### Material supplied ###

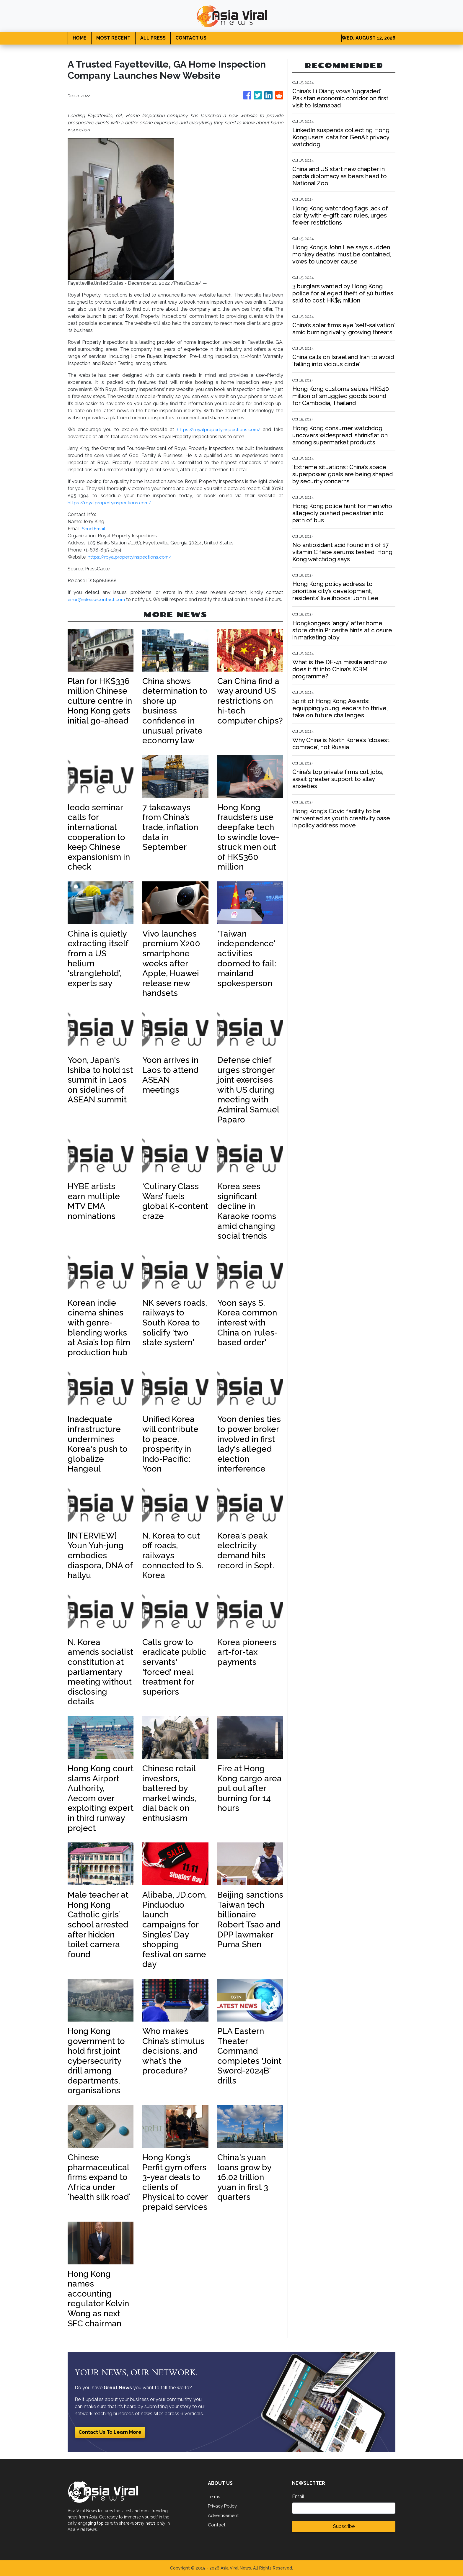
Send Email (94, 528)
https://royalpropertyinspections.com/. (111, 502)
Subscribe (344, 2526)
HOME (80, 38)
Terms (214, 2496)
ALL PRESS (153, 38)
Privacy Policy (223, 2506)
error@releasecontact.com (96, 599)
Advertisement (224, 2515)
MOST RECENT (113, 38)
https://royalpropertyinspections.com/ (218, 429)
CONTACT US (190, 38)
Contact (217, 2525)
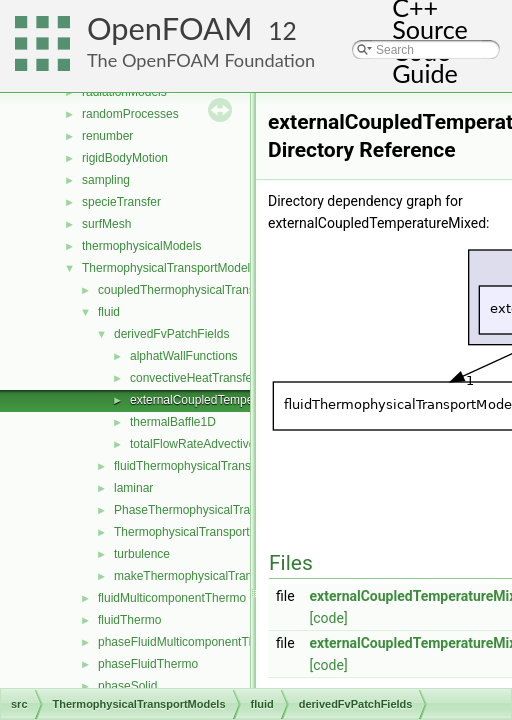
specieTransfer (121, 202)
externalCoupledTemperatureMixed (223, 400)
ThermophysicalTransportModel (198, 532)
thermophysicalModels (141, 246)
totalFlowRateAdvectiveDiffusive (215, 444)
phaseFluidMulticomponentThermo (190, 642)
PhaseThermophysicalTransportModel (215, 510)
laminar (133, 488)
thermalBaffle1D (173, 422)
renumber (107, 136)
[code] (329, 618)
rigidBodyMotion (125, 158)
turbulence (142, 554)
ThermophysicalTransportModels (169, 268)
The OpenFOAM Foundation (201, 60)
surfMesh (106, 224)
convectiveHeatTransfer (193, 378)
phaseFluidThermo (148, 664)
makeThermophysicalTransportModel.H (219, 576)
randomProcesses (130, 114)
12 (282, 30)
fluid (109, 312)
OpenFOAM (170, 28)
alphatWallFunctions (184, 356)
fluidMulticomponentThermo (172, 598)
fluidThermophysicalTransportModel (209, 466)
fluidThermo (129, 620)
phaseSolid (127, 686)
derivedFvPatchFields (171, 334)
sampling (106, 180)
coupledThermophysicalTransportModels (206, 290)
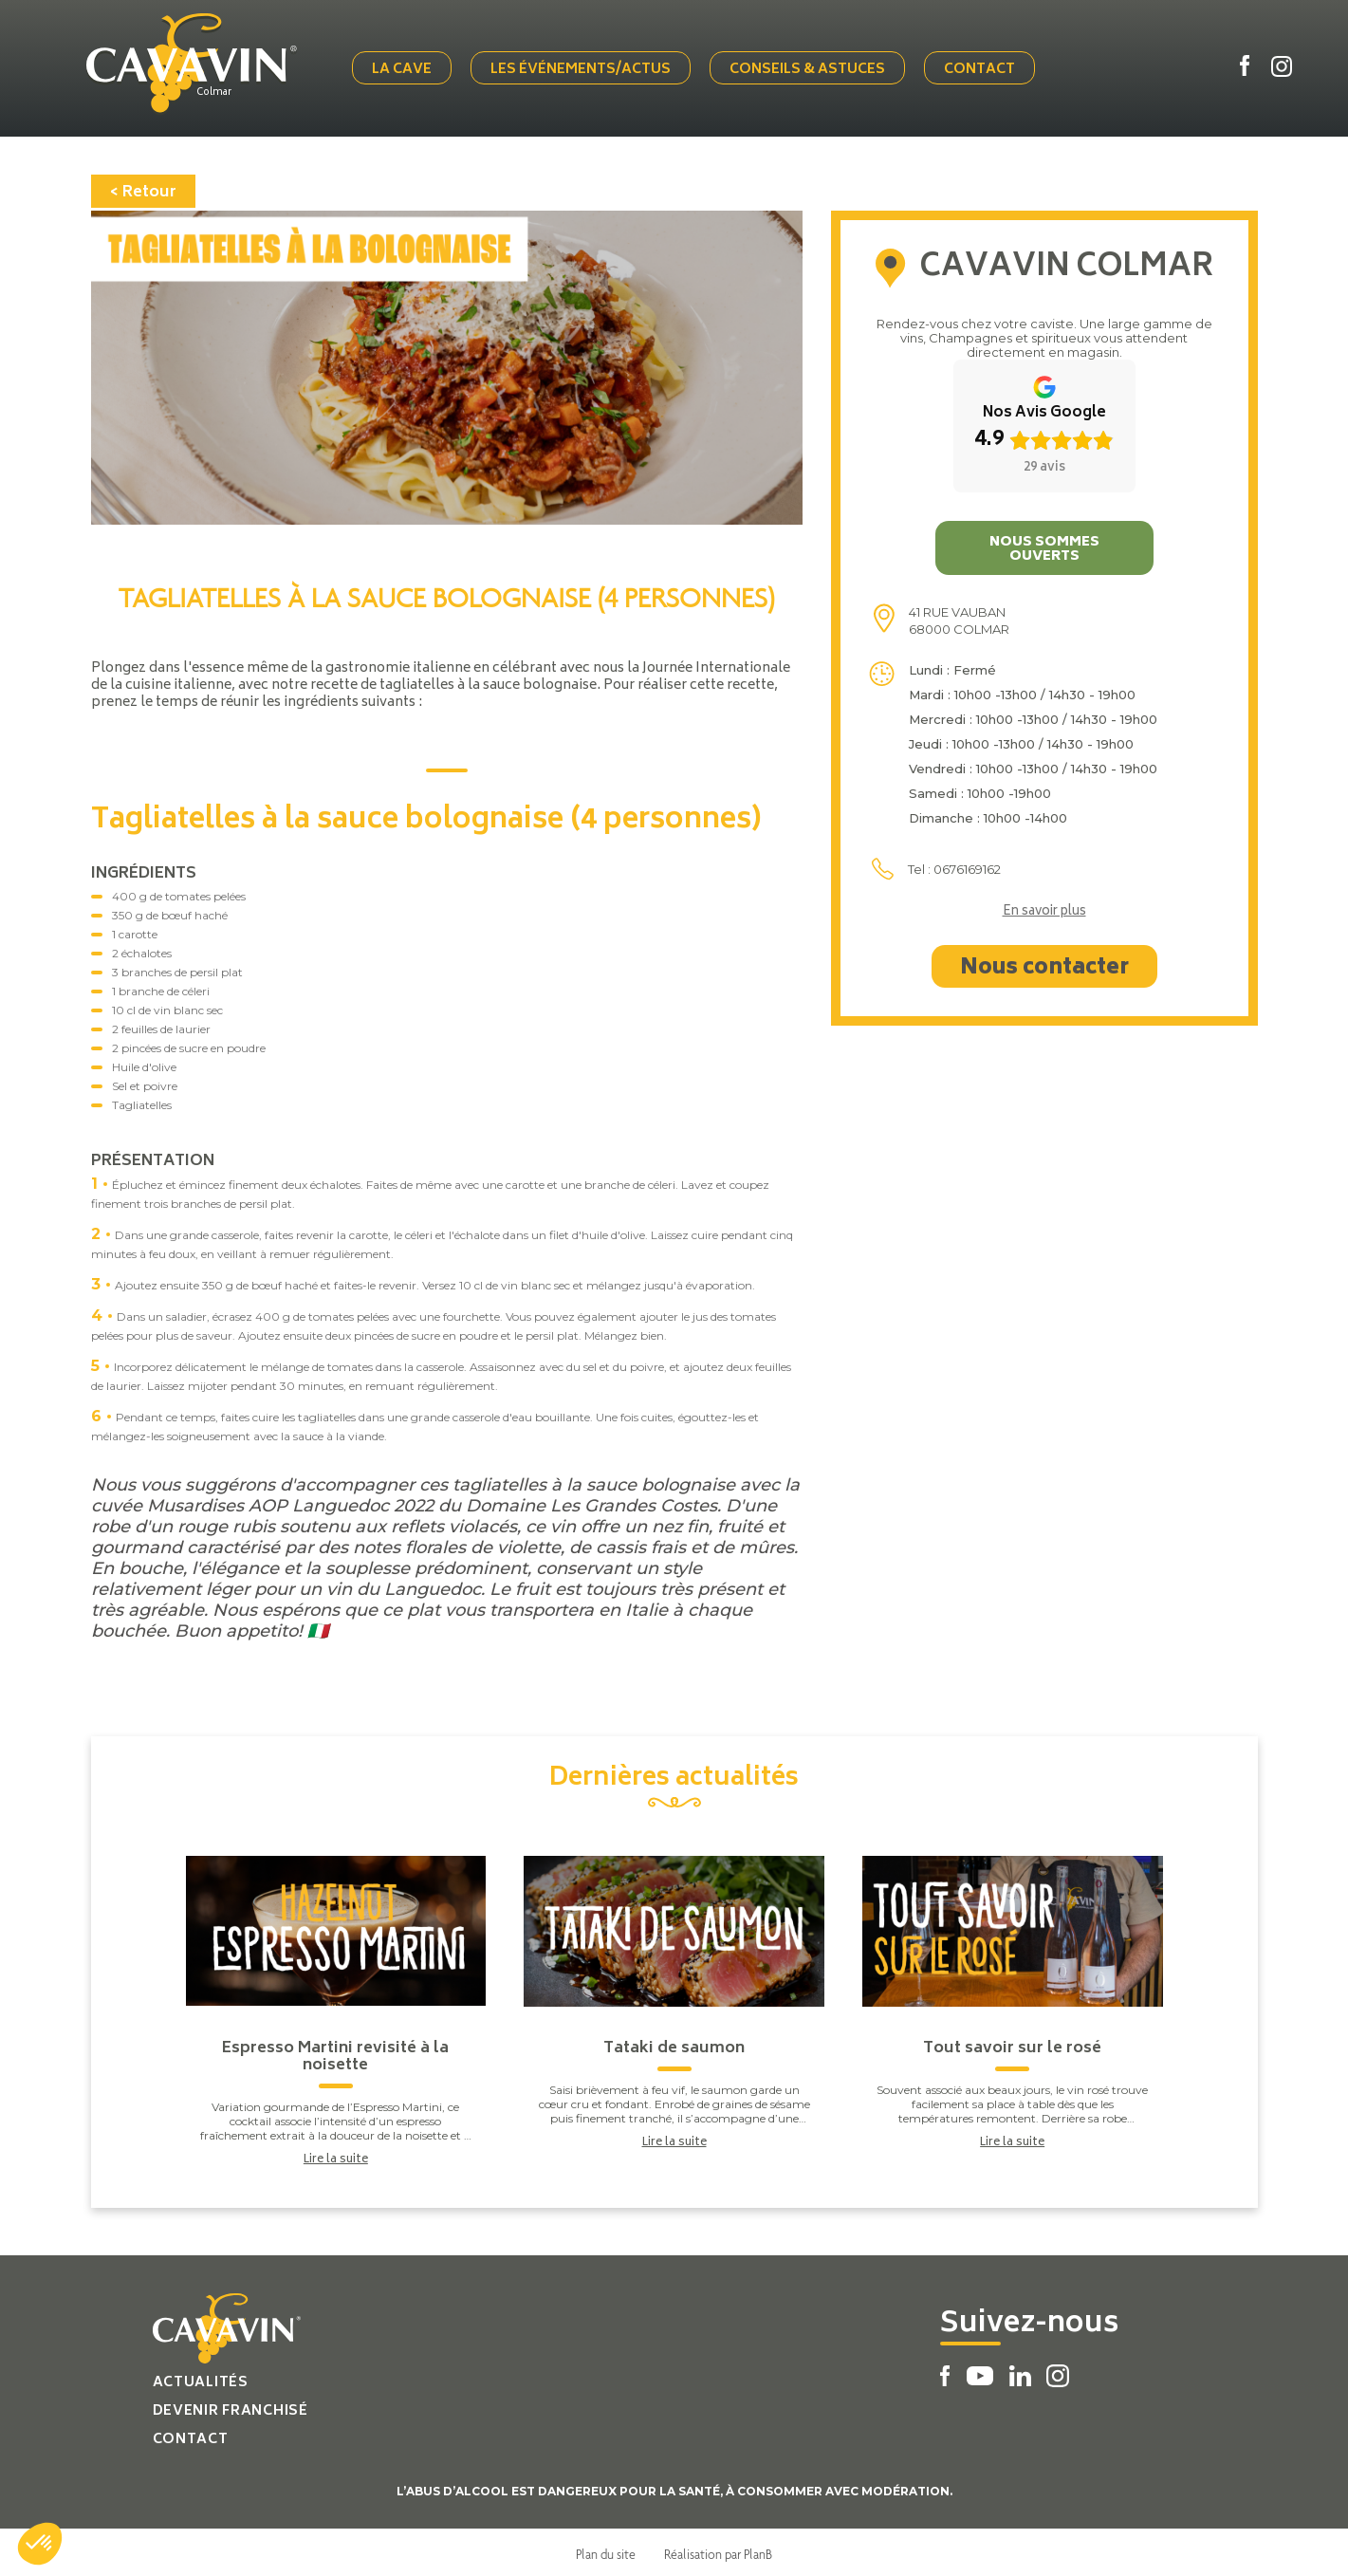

###

Exclude the pictures and write out exactly the lines from the one holding "externalCoupledTemperatureMixed (223, 400)" through the end of the entries, inclusive, and only those.

externalCoupledTemperatureMixed (223, 400)
ThermophysicalTransportModel (198, 532)
thermophysicalModels (141, 246)
totalFlowRateAdvectiveDiffusive (215, 444)
phaseFluidMulticomponentThermo (190, 642)
PhaseThermophysicalTransportModel (215, 510)
laminar (133, 488)
thermalBaffle1D (173, 422)
renumber (107, 136)
[code] (329, 618)
rigidBodyMotion (125, 158)
turbulence (142, 554)
ThermophysicalTransportModels (169, 268)
The OpenFOAM Foundation (201, 60)
surfMesh (106, 224)
convectiveHeatTransfer (193, 378)
phaseFluidThermo (148, 664)
makeThermophysicalTransportModel.H (219, 576)
randomProcesses (130, 114)
12 (282, 30)
fluid (109, 312)
OpenFOAM (170, 28)
alphatWallFunctions (184, 356)
fluidMulticomponentThermo (172, 598)
fluidThermophysicalTransportModel (209, 466)
fluidThermo (129, 620)
phaseSolid (127, 686)
derivedFvPatchFields (171, 334)
sampling (106, 180)
coupledThermophysicalTransportModels (206, 290)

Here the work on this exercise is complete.